Work instruction:
Return the listing below exactly, with the pictures dropped.
─── Records for processing
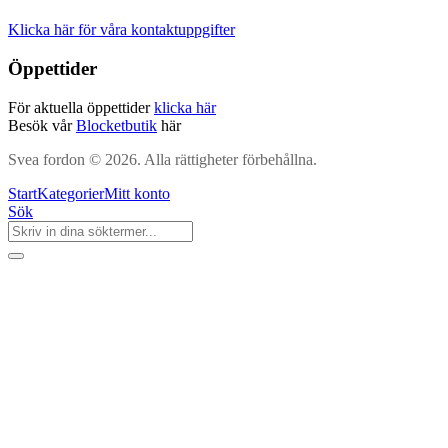
Klicka här för våra kontaktuppgifter
Öppettider
För aktuella öppettider
klicka här
Besök vår
Blocketbutik
här
Svea fordon © 2026. Alla rättigheter förbehållna.
Start
Kategorier
Mitt konto
Sök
──────
Your response:
Klicka här för våra kontaktuppgifter
Öppettider
För aktuella öppettider
klicka här
Besök vår
Blocketbutik
här
Svea fordon © 2026. Alla rättigheter förbehållna.
Start
Kategorier
Mitt konto
Sök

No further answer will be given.